Lessons I’ve learned as a writer – Character Arcs (Part 1)


The process of bringing a book from odd idea to full fledged novel is a circuitous path. Each book is a road which must be walked. This could take months or years before you, the creator, are happy with the overall finished manuscript. Hindsight is 20/20 they say, but I don’t believe them. Trust your feelings, let them flow through you and into the piece. Looking back on a project there will always be moments where you could imagine things going differently, but who benefits from those wasted mental processes?

Your brain has a shelf life; and you’ve got better things to do.

Namely, you need to be experiencing life in all its forms. In your creations, you’re going to be relaying these moments through the characters you create. The positive ones – full of heroics and courage. The flat characters – those who already know their path in life and serve as a constant for you to use as building blocks for your other characters. The negative ones – those who’ve chosen to regress or fail in their character arc. If you’ve not gone through a serious trial in life – and I’m betting from your personal perspective you have – then you need to talk to people who have to glean enough mental and emotional experience from them. I used this process in my latest piece for my main character Dow. She comes from autocratic world I do not. She has gone through a gender transition during her mid-teens, which I did not. Speaking to people within that community served as critical feedback for building her as a character.

Let me caution you this: When writing outside your given circle, I highly recommend you do some serious one-on-one with someone within that community before you begin creating them. I haven’t written a character (as of yet) who requires an accessible chair to move around, but one of the new characters I’m considering working on will use something close. Before I give her too much notepad time, I’ll talk to at least a handful of people who are differently abled. This is by no means a catch all process, but if you care about your writing and how you choose to project humans in those works, you’ll need to have a serious ground game.

Paper is roughly 2-dimensional (don’t @ me math nerds, I know it’s technically 3D) but people aren’t. A character in a story shouldn’t be paper thin, especially not a main character. Like Tony Stark in Iron Man, there has be be something more we can dig into about the person behind the mask. Now that “stuff” doesn’t have to be positive. We learn a lot about Stark in the first movie that we really shouldn’t like – he’s arrogant, self-centered, and an unabashed capitalist who will stop at nothing when it comes to his playboy lifestyle. You might like some of those traits just fine, but in the movement of the piece, Tony has to walk a positive path of growth to clear all that crap out and become Iron Man. In the end shot, he declares “I am Iron Man”, showing that he’s retained a part of his old self, but become something more. This is not an easy journey, nor should it be.

To get from the beginning to the end of an arc – what we call the change in any positive or negative character – we have to give that character conflicts. We have to present them situations where they’re forced to make a decision. This is where I hear Geddy Lee, lead singer and Bassist from Rush in my head – “If you choose not to decide, you still have made a choice.”  So that choice can be anything. Will Tony decide to break his way out of the makeshift prison where he’s being held? Or will he accept his fate and build the Jericho missile the terrorists desire? That’s quite the choice. The writers of the film up the tension another notch, showing us that Tony has a serious medical condition thanks to some shrapnel, which could also claim his life. Lucky for Tony he has Yinsen, a fellow detainee, who helps keep Tony alive and offers him some choice bits of wisdom which the main character decides to listen to.

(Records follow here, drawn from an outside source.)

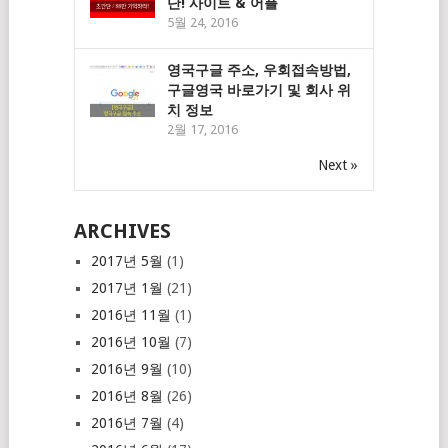
단! 사이트 & 어플
5월 24, 2016
영국구글 주소, 우회접속방법,
구글영국 바로가기 및 회사 위
치 정보
2월 17, 2016
Next »
ARCHIVES
2017년 5월
(1)
2017년 1월
(21)
2016년 11월
(1)
2016년 10월
(7)
2016년 9월
(10)
2016년 8월
(26)
2016년 7월
(4)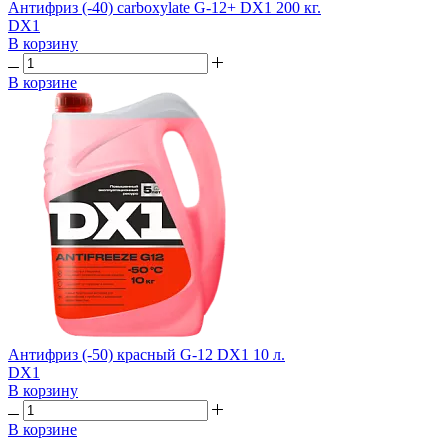
Антифриз (-40) carboxylate G-12+ DX1 200 кг.
DX1
В корзину
В корзине
Антифриз (-50) красный G-12 DX1 10 л.
DX1
В корзину
В корзине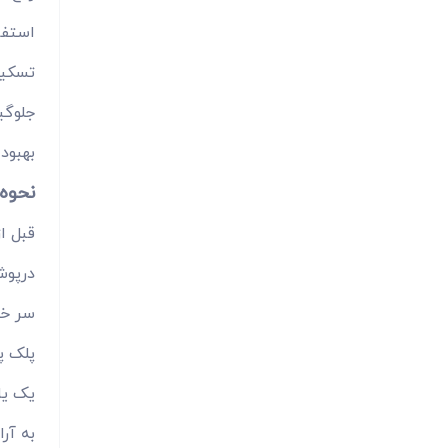
استفا
تسکین
جلوگی
بهبود
نحوه 
قبل ا
درپوش 
سر خو
پلک پ
یک یا 
به آرا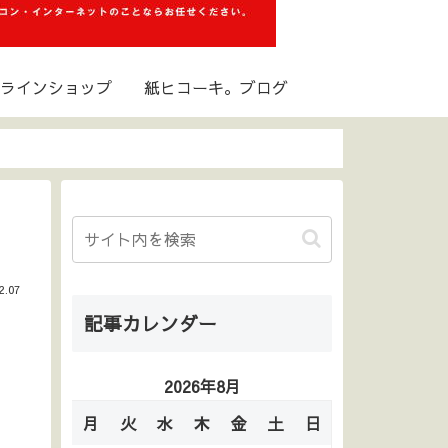
ラインショップ
紙ヒコーキ。ブログ
2.07
記事カレンダー
2026年8月
月
火
水
木
金
土
日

In the scene and those which follow, Tony decides to bust out after crafting some low grade armor with what he can cobble together. Yinsen is killed in the breakout scene, but he’s served his purpose. He teaches Tony humanity, and more importantly, the world has been changed for the worse by Stark Industries products. This isn’t the end for Tony’s growth. He has ups and downs, conflict that leads to drama, and that’s how we get our story. What the scene does, is show us the point in which Tony must make a serious choice about what path he wants to walk. It becomes a point in our minds we can look back to and realize – that’s when Tony Stark first started to become Iron Man. 



I’m not sure when Part 2 of this series will show up, but I hope some part of it has been useful when you think about building characters.  


Addendum: And so here we are. The clock is ticking on the queries I have out, but my internal focus is going back to research. I have more to learn before I can push forward this new idea, which is little more than yellow pad material at this point. That’s okay. The point isn’t to have everything done. Everything won’t be done for a long time. The point is to work and churn through what my brain decides is next, before moving onto the next thing.